**Supplied records**
== == ==

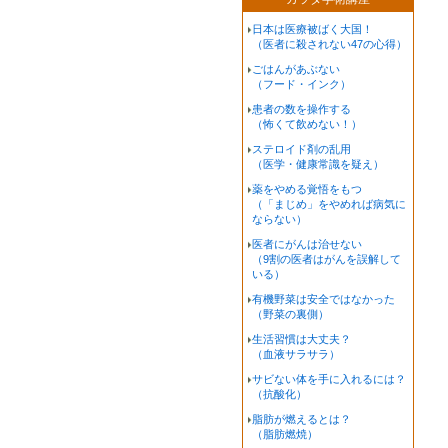
日本は医療被ばく大国！
（医者に殺されない47の心得）
ごはんがあぶない
（フード・インク）
患者の数を操作する
（怖くて飲めない！）
ステロイド剤の乱用
（医学・健康常識を疑え）
薬をやめる覚悟をもつ
（「まじめ」をやめれば病気に
ならない）
医者にがんは治せない
（9割の医者はがんを誤解して
いる）
有機野菜は安全ではなかった
（野菜の裏側）
生活習慣は大丈夫？
（血液サラサラ）
サビない体を手に入れるには？
（抗酸化）
脂肪が燃えるとは？
（脂肪燃焼）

== == ==

**Problem statement**
Skipping any pictures, transcribe the full listing exactly.

**Result**
日本は医療被ばく大国！
（医者に殺されない47の心得）
ごはんがあぶない
（フード・インク）
患者の数を操作する
（怖くて飲めない！）
ステロイド剤の乱用
（医学・健康常識を疑え）
薬をやめる覚悟をもつ
（「まじめ」をやめれば病気に
ならない）
医者にがんは治せない
（9割の医者はがんを誤解して
いる）
有機野菜は安全ではなかった
（野菜の裏側）
生活習慣は大丈夫？
（血液サラサラ）
サビない体を手に入れるには？
（抗酸化）
脂肪が燃えるとは？
（脂肪燃焼）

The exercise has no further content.